= Carol Armstrong =

American art historian, photographer and educator

Carol Armstrong is an American professor, art historian, art critic, and photographer. Armstrong teaches and writes about 19th-century French art, the history of photography, the history and practice of art criticism, feminist theory and women and gender representation in visual culture.

==Education==
Armstrong received her Ph.D. from Princeton University's Department of Art and Archaeology.

==Career==
Armstrong taught at the University of California, Berkeley, where she was a Townsend Fellow, and received tenure in 1990. She then taught at the Graduate Center of the City University of New York. She joined the tenured faculty at Princeton University and became the Doris Stevens Professor of Women's Studies in 1999. Later, she was the director of the program in the study of women and gender from 2004 to 2007.

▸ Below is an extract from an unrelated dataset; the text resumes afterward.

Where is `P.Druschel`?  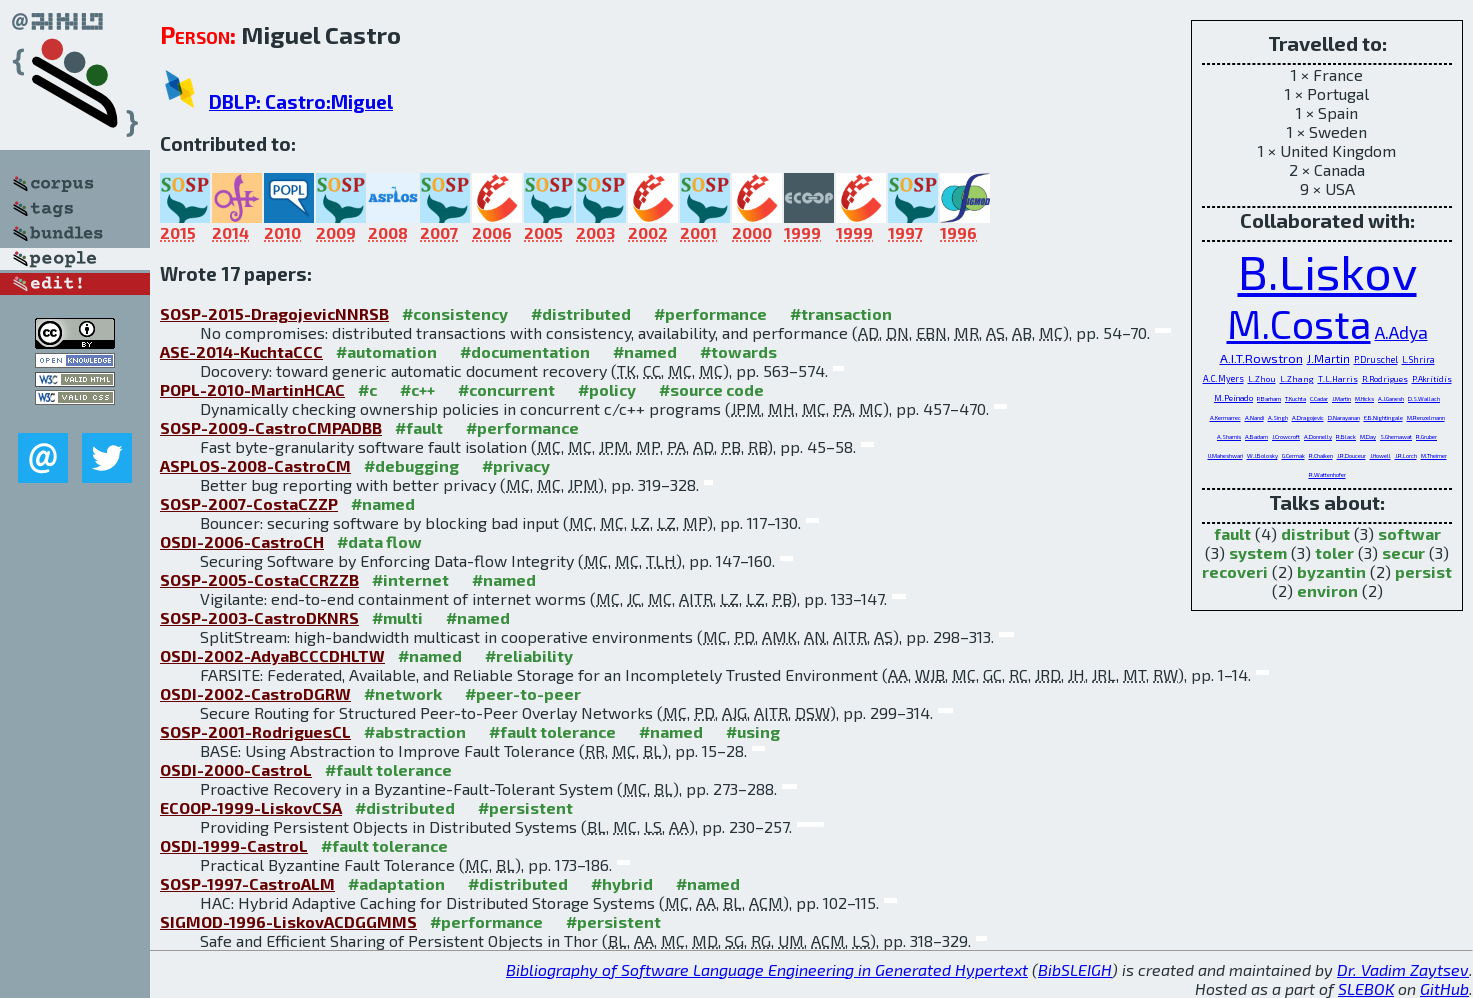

Armstrong then joined the faculty at Yale University in 2007, where she is a professor of the History of Art, and the director of undergraduate studies in art history. At Yale, she is also affiliated with the women's, gender, and sexuality studies, the film and media studies program, and the French department.

Armstrong has curated exhibitions at the J. Paul Getty Museum, Princeton University Art Museum, The Drawing Center in New York, the Yale Center for British Art and the Yale University School of Art's Edgewood Gallery.

==Awards and honors==
In 1994, she was awarded a Guggenheim Fellowship. She was awarded the Charles Rufus Morey Book Award in 1993 from the College Arts Association for her book Odd Man Out: Readings of the Work and Reputation of Edgar Degas, published by the University of Chicago Press.

== Selected publications ==
- Odd Man Out: Readings of the Work and Reputation of Edgar Degas, The University of Chicago Press, 1991. CAA Charles Rufus Morey Book Award 1993. Republished as a paperback by Getty Research Center Publications in 2006.
- Scenes in a Library: Reading the Photograph in the Book, 1843-1875, M.I.T. Press (October Books), Fall 1998.
- A Degas sketchbook, J Paul Getty Museum Publications, 2000.
- Manet Manette, Yale University Press (London), 2002.
- Ocean Flowers, The Drawing Center (New York) and Princeton University Press, Spring 2004, co-editor and contributor.
- Cézanne in the Studio: Still Life in Watercolors, The J. Paul Getty Museum, 2004.
- Women Artists at the Millennium, coeditor (with Catherine de Zegher) and contributor, The MIT Press 2006.
- Degas: A Strange New Beauty, coauthor, Moma, 2016.
- Line Into Color, Color Into Line: Helen Frankenthaler, Paintings 1962-1987, contributor, Gagosian/Rizzoli, 2017.
- "The matter of still life: between Chardin and Morandi" (2026)

== Selected curatorial projects ==
- 2001 Camera Women, Princeton University Art Museum.
- 2004 Ocean Flowers: Impressions from Nature, The Drawing Center (New York). and the Yale Center for British Art
- 2004 Cézanne in the Studio: Still Life in Watercolors, The J. Paul Getty Museum.
- 2013 Lunch with Olympia, co-curator, Yale University School of Art’s Edgewood Gallery.